→ **Data under study**:
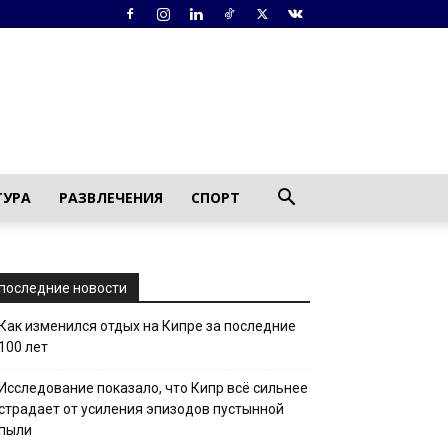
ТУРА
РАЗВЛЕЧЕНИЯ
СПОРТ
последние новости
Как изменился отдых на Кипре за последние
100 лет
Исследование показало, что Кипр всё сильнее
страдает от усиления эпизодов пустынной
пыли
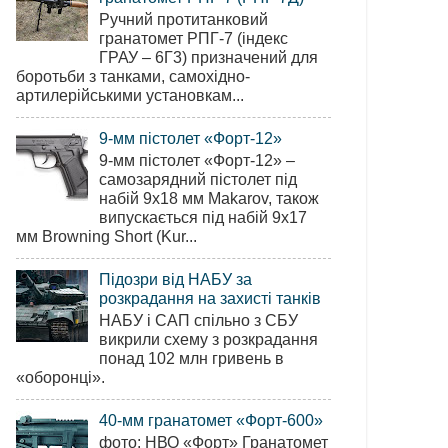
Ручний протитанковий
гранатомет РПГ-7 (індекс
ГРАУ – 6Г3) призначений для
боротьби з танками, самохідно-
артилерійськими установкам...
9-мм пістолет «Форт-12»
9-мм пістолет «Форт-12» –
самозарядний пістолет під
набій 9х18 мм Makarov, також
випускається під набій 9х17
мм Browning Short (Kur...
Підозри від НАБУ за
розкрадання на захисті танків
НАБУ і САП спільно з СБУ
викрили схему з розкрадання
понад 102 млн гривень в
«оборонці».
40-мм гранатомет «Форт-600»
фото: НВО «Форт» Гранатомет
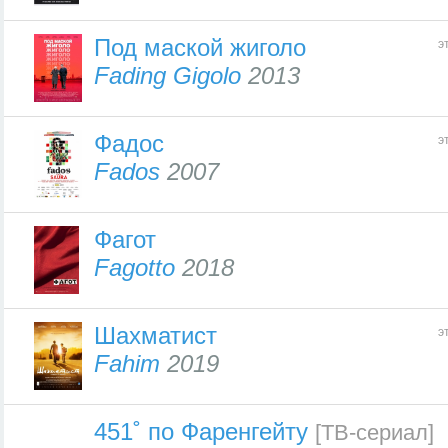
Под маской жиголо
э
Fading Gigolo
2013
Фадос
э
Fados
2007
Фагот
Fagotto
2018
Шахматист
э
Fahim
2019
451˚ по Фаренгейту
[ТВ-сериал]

→ **Task to complete**:
Your answer must be an exact copy of the records, with no pictures in it.

→ **Task result**:
ТУРА
РАЗВЛЕЧЕНИЯ
СПОРТ
последние новости
Как изменился отдых на Кипре за последние
100 лет
Исследование показало, что Кипр всё сильнее
страдает от усиления эпизодов пустынной
пыли
Ручний протитанковий
гранатомет РПГ-7 (індекс
ГРАУ – 6Г3) призначений для
боротьби з танками, самохідно-
артилерійськими установкам...
9-мм пістолет «Форт-12»
9-мм пістолет «Форт-12» –
самозарядний пістолет під
набій 9х18 мм Makarov, також
випускається під набій 9х17
мм Browning Short (Kur...
Підозри від НАБУ за
розкрадання на захисті танків
НАБУ і САП спільно з СБУ
викрили схему з розкрадання
понад 102 млн гривень в
«оборонці».
40-мм гранатомет «Форт-600»
фото: НВО «Форт» Гранатомет
Под маской жиголо
э
Fading Gigolo
2013
Фадос
э
Fados
2007
Фагот
Fagotto
2018
Шахматист
э
Fahim
2019
451˚ по Фаренгейту
[ТВ-сериал]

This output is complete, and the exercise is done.